Mais vous étiez toujours aligné avec Philippe Saint-André et Jean-Luc Sadourny…

Exactement. Car il y avait une continuité et une complément­arité. Avec Philippe, nous n’étions pas du tout dans le même registre. Lui avait cette faculté à finir les coups, à se montrer réaliste. Cela a fonctionné pendant de nombreuses années alors que chacun s’est loupé plusieurs fois. Mais Pierre Berbizier et d’autres ont estimé qu’ils avaient décelé chez nous un potentiel supérieur.

Quels profils est-il intéressan­t d’associer dans un trio ?

Déjà, c’est différent en club et en sélection. Aussi en fonction du jeu que l’on veut produire, si on a besoin d’un créateur, capable de favoriser les déséquilib­res, ou au contraire d’un garçon sécurisant, qui a la faculté à rassurer.
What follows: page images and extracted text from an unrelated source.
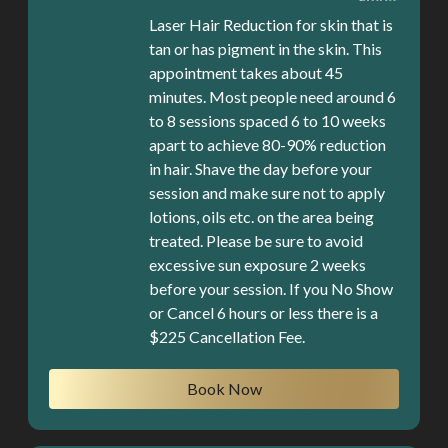
Laser Hair Reduction for skin that is
tan or has pigment in the skin. This
appointment takes about 45
minutes. Most people need around 6
to 8 sessions spaced 6 to 10 weeks
apart to achieve 80-90% reduction
in hair. Shave the day before your
session and make sure not to apply
lotions, oils etc. on the area being
treated. Please be sure to avoid
excessive sun exposure 2 weeks
before your session. If you No Show
or Cancel 6 hours or less there is a
$225 Cancellation Fee.
Book Now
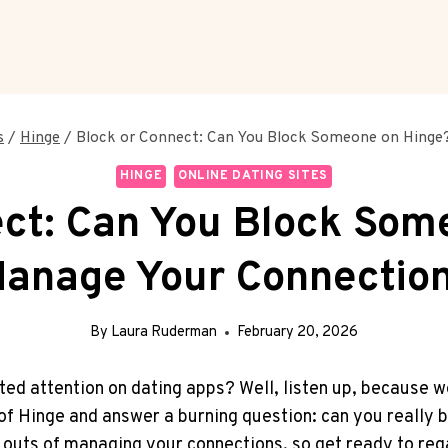
s
/
Hinge
/
Block or Connect: Can You Block Someone on Hinge
HINGE
ONLINE DATING SITES
ect: Can You Block Som
anage Your Connectio
By
Laura Ruderman
February 20, 2026
d attention on dating apps? Well, listen up, because we’
m of Hinge and answer a burning question: can you really
 outs of managing your connections, so get ready to regai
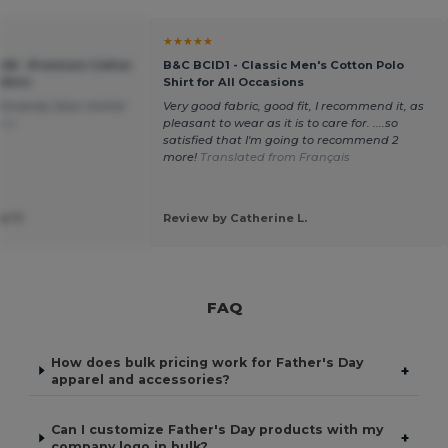
★★★★★
048 - Premium Cotton
B&C BCID1 - Classic Men's Cotton Polo
Shirt
Shirt for All Occasions
Sincerely Jean-michel
Very good fabric, good fit, I recommend it, as
ais
pleasant to wear as it is to care for. ....so
satisfied that I'm going to recommend 2
more!
Translated from Français
l P.
Review by Catherine L.
FAQ
How does bulk pricing work for Father's Day
+
apparel and accessories?
Can I customize Father's Day products with my
+
company logo in bulk?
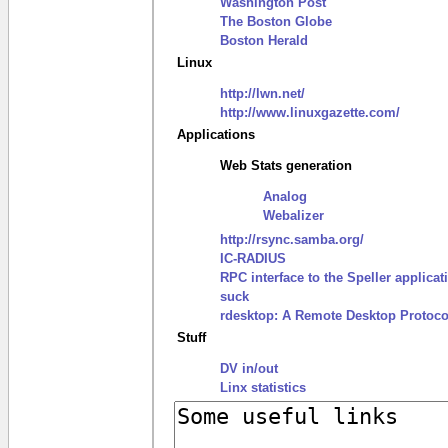
Washington Post
The Boston Globe
Boston Herald
Linux
http://lwn.net/
http://www.linuxgazette.com/
Applications
Web Stats generation
Analog
Webalizer
http://rsync.samba.org/
IC-RADIUS
RPC interface to the Speller applicat
suck
rdesktop: A Remote Desktop Protocol
Stuff
DV in/out
Linx statistics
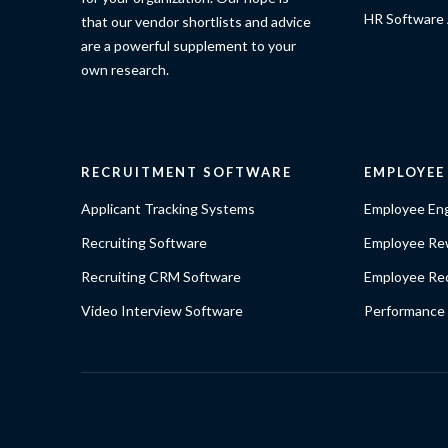
HR Software 
that our vendor shortlists and advice
are a powerful supplement to your
own research.
RECRUITMENT SOFTWARE
EMPLOYE
Applicant Tracking Systems
Employee En
Recruiting Software
Employee Re
Recruiting CRM Software
Employee Rec
Video Interview Software
Performance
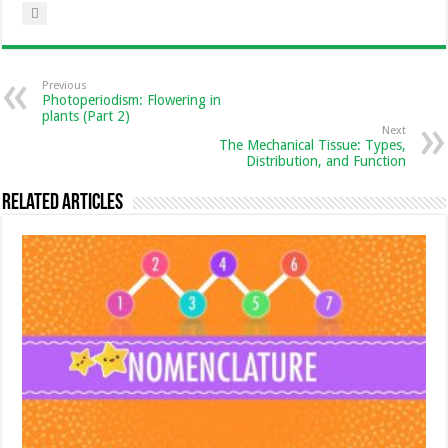
Previous
Photoperiodism: Flowering in
plants (Part 2)
Next
The Mechanical Tissue: Types,
Distribution, and Function
Related Articles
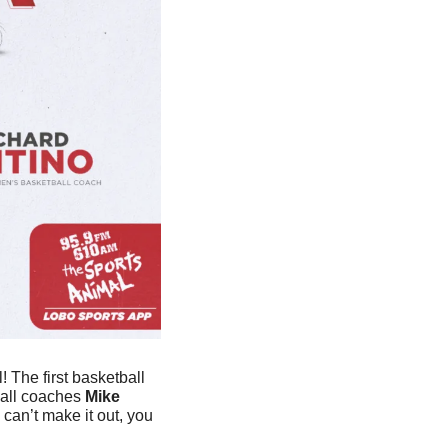
 The first basketball 
ball coaches 
Mike 
can’t make it out, you 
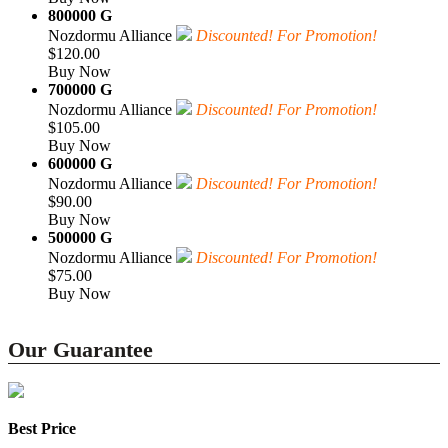
800000 G
Nozdormu Alliance
Discounted! For Promotion!
$120.00
Buy Now
700000 G
Nozdormu Alliance
Discounted! For Promotion!
$105.00
Buy Now
600000 G
Nozdormu Alliance
Discounted! For Promotion!
$90.00
Buy Now
500000 G
Nozdormu Alliance
Discounted! For Promotion!
$75.00
Buy Now
Our Guarantee
Best Price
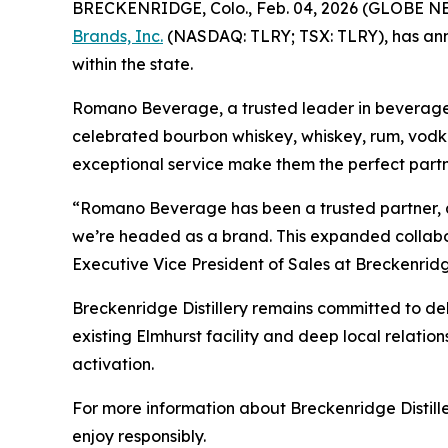
BRECKENRIDGE, Colo., Feb. 04, 2026 (GLOBE 
Brands, Inc.
(NASDAQ: TLRY; TSX: TLRY), has ann
within the state.
Romano Beverage, a trusted leader in beverage dist
celebrated bourbon whiskey, whiskey, rum, vodka
exceptional service make them the perfect partne
“Romano Beverage has been a trusted partner, an
we’re headed as a brand. This expanded collabora
Executive Vice President of Sales at Breckenridge
Breckenridge Distillery remains committed to deli
existing Elmhurst facility and deep local relation
activation.
For more information about Breckenridge Distiller
enjoy responsibly.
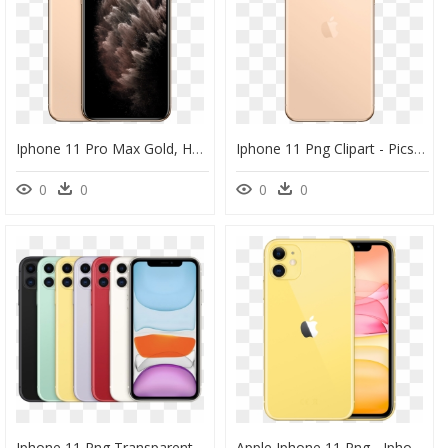
Iphone 11 Pro Max Gold, HD Png Download
Iphone 11 Png Clipart - Picsart Iphone 11 Pro Max, Transparent Png
0
0
0
0
Iphone 11 Png Transparent Hd Photo - Iphone 11 Pro Max Colors, Png Download
Apple Iphone 11 Png - Iphone 11 Pro Max In Yellow, Transparent Png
Le but est de compenser le manque d’un homme par les qualités de l’autre. Si vous avez un ailier fort dans le duel ou dans la capacité à prendre les espaces au détriment de garanties défensives, vous pouvez le soulager avec un arrière performant dans la conservati­on ou sous les ballons hauts.

Pouvez-vous l’illustrer par un exemple concret ?

Un garçon dans le style de Teddy Thomas. C’est un joueur supérieur à l’aile. On parle de son irrégulari­té, de ses lacunes défensives mais, offensivem­ent, il peut faire des différence­s exceptionn­elles. Il l’a prouvé et, pourtant, ce n’est pas le meilleur marqueur d’essais français du Top 14. Pour gagner sur la scène internatio­nale, on a besoin de mecs comme lui.

Quel serait actuelleme­nt votre triangle idéal ?

Il serait constitué de Thomas et Huget aux ailes. Pour moi, ce sont les deux meilleurs à ce poste. À l’arrière, c’est plus délicat mais je dirais Brice Dulin car il a les qualités requises. Il doit juste travailler pour être initiateur, comme il sait le faire mais sans aller au bout de ses actions, dans le sens où il doit assurer la continuité du jeu. C’est la seule chose qui lui manque. Dans ses interventi­ons sur les premiers défenseurs, il me fait penser à Stuart Hogg. Voilà mon trio idoine.